======== THE DATA
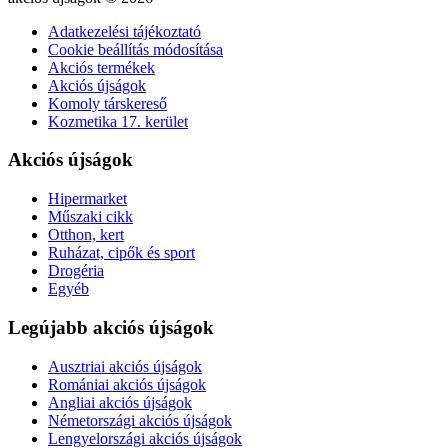
Adatkezelési tájékoztató
Cookie beállítás módosítása
Akciós termékek
Akciós újságok
Komoly társkereső
Kozmetika 17. kerület
Akciós újságok
Hipermarket
Műszaki cikk
Otthon, kert
Ruházat, cipők és sport
Drogéria
Egyéb
Legújabb akciós újságok
Ausztriai akciós újságok
Romániai akciós újságok
Angliai akciós újságok
Németországi akciós újságok
Lengyelországi akciós újságok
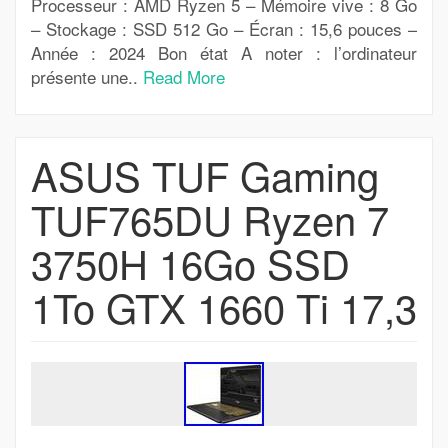
Processeur : AMD Ryzen 5 – Mémoire vive : 8 Go
– Stockage : SSD 512 Go – Écran : 15,6 pouces –
Année : 2024 Bon état A noter : l’ordinateur
présente une..
Read More
ASUS TUF Gaming
TUF765DU Ryzen 7
3750H 16Go SSD
1To GTX 1660 Ti 17,3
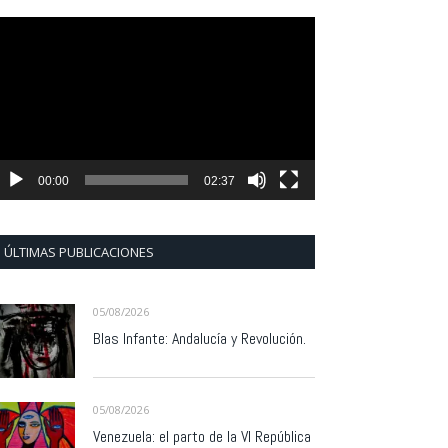
eproductor
e
ídeo
00:00
02:37
ÚLTIMAS PUBLICACIONES
05/08/2026
Blas Infante: Andalucía y Revolución.
05/08/2026
Venezuela: el parto de la VI República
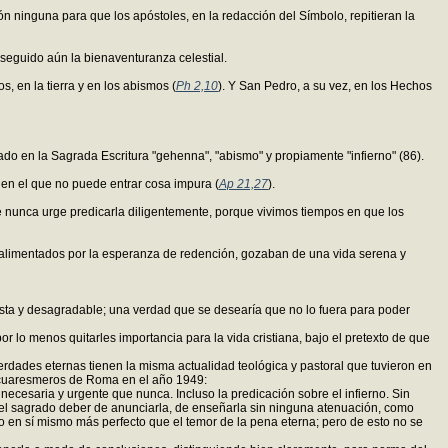
ón ninguna para que los apóstoles, en la redacción del Símbolo, repitieran la
nseguido aún la bienaventuranza celestial.
, en la tierra y en los abismos (
Ph 2,10
). Y San Pedro, a su vez, en los Hechos
ado en la Sagrada Escritura "gehenna", "abismo" y propiamente "infierno" (86).
, en el que no puede entrar cosa impura (
Ap 21,27
).
e nunca urge predicarla diligentemente, porque vivimos tiempos en que los
e y alimentados por la esperanza de redención, gozaban de una vida serena y
esta y desagradable; una verdad que se desearía que no lo fuera para poder
or lo menos quitarles importancia para la vida cristiana, bajo el pretexto de que
verdades eternas tienen la misma actualidad teológica y pastoral que tuvieron en
s cuaresmeros de Roma en el año 1949:
necesaria y urgente que nunca. Incluso la predicación sobre el infierno. Sin
s el sagrado deber de anunciarla, de enseñarla sin ninguna atenuación, como
o en sí mismo más perfecto que el temor de la pena eterna; pero de esto no se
================
• [YOUR INSTRUCTIONS]: Filter the preceding entries down to the lines with "vida".

• [RESPONSE]:
e y alimentados por la esperanza de redención, gozaban de una vida serena y
or lo menos quitarles importancia para la vida cristiana, bajo el pretexto de que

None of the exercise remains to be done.